• _Exercise directions_:
Could you return each line of the material that has "Ікона" in it?

• _Data under study_:
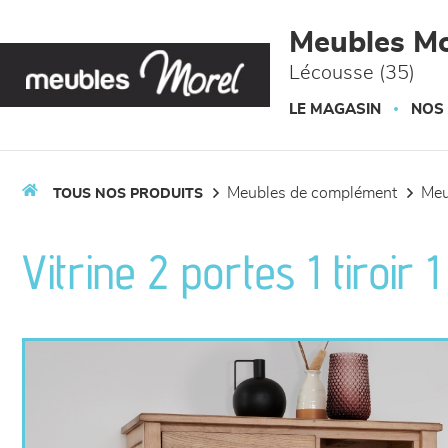
Panneau de gestion des cookies
Meubles Mo
Lécousse (35)
LE MAGASIN
NOS
meubles de complément
me
TOUS NOS PRODUITS
Vitrine 2 portes 1 tiroir 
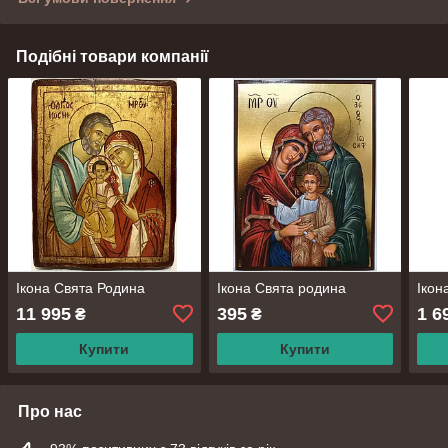
Подібні товари компанії
Ікона Свята Родина
Ікона Свята родина
Ікон
11 995
395
1 6
₴
₴
Купити
Купити
Про нас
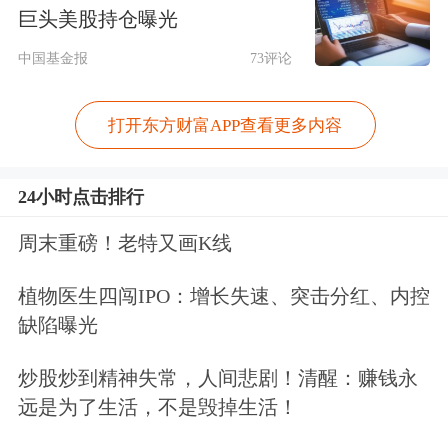
巨头美股持仓曝光
2024年，深圳地铁新增了3号线四期、7
中国基金报
73评论
号线二期、11号线二期、12号线二期、
13号线南段等5条新线（段），新增里
打开东方财富APP查看更多内容
程约28公里，运营总里程达595.1公
里，共18条线路，线网密度稳居全国第
24小时点击排行
一。
周末重磅！老特又画K线
且城市“1公里地铁率”已高达97%，便
植物医生四闯IPO：增长失速、突击分红、内控
缺陷曝光
捷高效的轨道交通“1小时生活圈”已初
步成型。
炒股炒到精神失常，人间悲剧！清醒：赚钱永
远是为了生活，不是毁掉生活！
除了新线路的开通，深圳地铁在既有线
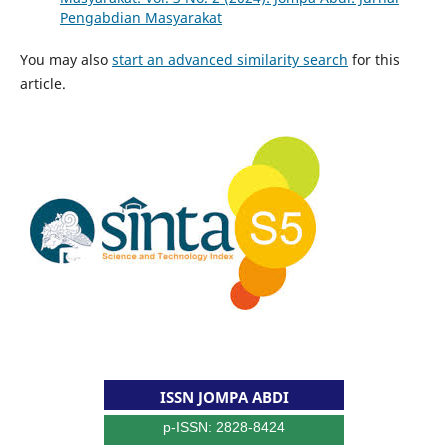
Pengabdian Masyarakat
You may also
start an advanced similarity search
for this
article.
ISSN JOMPA ABDI
p-ISSN: 2828-8424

• _Exercise response_:
Ікона Свята Родина
Ікона Свята родина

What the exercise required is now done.